Work order >>
Write an exact copy of the entries below that leaves out all pictures.

(Stored data entries)
-=-=-=-=-

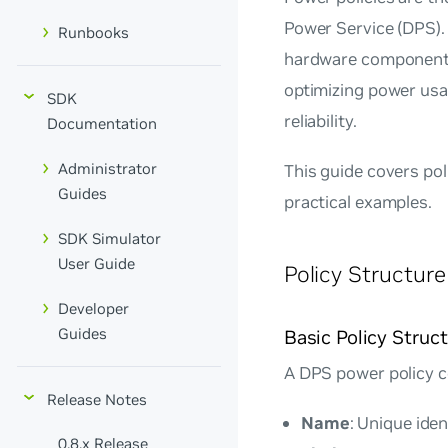
Power Service (DPS). 
Runbooks
hardware components
optimizing power us
SDK
reliability.
Documentation
Administrator
This guide covers po
Guides
practical examples.
SDK Simulator
User Guide
Policy Structu
Developer
Guides
Basic Policy Struc
A DPS power policy c
Release Notes
Name
: Unique iden
0.8.x Release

-=-=-=-=-

Result of the exercise >>
Power Service (DPS). 
Runbooks
hardware components
optimizing power us
SDK
reliability.
Documentation
Administrator
This guide covers po
Guides
practical examples.
SDK Simulator
User Guide
Policy Structu
Developer
Guides
Basic Policy Struc
A DPS power policy c
Release Notes
Name
: Unique iden
0.8.x Release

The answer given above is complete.